[Saved entries]

::::::

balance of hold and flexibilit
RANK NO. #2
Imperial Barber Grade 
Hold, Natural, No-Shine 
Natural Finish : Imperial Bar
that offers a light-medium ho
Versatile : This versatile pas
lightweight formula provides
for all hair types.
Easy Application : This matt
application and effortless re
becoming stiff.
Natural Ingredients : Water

::::::

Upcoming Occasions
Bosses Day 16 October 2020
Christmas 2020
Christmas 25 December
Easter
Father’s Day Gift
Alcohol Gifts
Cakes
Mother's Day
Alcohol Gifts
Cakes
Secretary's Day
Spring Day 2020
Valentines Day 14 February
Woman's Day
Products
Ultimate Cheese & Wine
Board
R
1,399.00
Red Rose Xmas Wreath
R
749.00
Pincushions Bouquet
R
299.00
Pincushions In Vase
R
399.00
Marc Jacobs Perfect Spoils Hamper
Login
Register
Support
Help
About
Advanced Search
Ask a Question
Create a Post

::::::

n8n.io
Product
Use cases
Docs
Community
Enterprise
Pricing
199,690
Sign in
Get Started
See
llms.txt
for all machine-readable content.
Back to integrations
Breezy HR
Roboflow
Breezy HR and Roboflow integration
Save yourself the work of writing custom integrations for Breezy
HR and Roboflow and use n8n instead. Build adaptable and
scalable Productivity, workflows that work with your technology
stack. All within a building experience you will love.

::::::

ASSIGNMENT:
Copy out only the lines of the records above from the one with "Versatile : This versatile pas" through the one with "Natural Ingredients : Water", exactly as they stand, both included.

SOLUTION TO THIS TASK:
Versatile : This versatile pas
lightweight formula provides
for all hair types.
Easy Application : This matt
application and effortless re
becoming stiff.
Natural Ingredients : Water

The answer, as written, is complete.